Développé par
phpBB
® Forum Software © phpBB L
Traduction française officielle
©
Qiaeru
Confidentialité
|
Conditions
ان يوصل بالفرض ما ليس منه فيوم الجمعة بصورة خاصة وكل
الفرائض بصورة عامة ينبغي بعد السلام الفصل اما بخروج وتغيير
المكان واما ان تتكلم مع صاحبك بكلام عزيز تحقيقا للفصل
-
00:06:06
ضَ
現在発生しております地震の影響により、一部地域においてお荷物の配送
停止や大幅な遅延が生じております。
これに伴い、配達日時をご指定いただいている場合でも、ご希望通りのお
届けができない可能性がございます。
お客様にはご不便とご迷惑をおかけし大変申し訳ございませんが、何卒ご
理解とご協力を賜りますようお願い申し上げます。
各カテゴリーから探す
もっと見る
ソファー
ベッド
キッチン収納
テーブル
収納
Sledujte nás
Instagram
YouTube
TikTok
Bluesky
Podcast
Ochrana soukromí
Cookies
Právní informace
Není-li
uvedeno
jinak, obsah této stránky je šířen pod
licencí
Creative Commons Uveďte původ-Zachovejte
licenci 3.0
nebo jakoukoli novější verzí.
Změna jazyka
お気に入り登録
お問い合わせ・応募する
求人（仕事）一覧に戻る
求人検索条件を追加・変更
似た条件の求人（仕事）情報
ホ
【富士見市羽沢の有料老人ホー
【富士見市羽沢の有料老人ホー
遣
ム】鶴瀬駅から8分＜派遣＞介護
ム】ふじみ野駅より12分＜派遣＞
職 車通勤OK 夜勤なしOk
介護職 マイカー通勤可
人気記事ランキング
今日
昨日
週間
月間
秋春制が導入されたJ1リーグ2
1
+ + + + + + +
All lines from the one that contains "求人検索条件を追加・変更" to the end of the records above are to be copied exactly; leave out the rest.

> [FINAL ANSWER]
求人検索条件を追加・変更
似た条件の求人（仕事）情報
ホ
【富士見市羽沢の有料老人ホー
【富士見市羽沢の有料老人ホー
遣
ム】鶴瀬駅から8分＜派遣＞介護
ム】ふじみ野駅より12分＜派遣＞
職 車通勤OK 夜勤なしOk
介護職 マイカー通勤可
人気記事ランキング
今日
昨日
週間
月間
秋春制が導入されたJ1リーグ2
1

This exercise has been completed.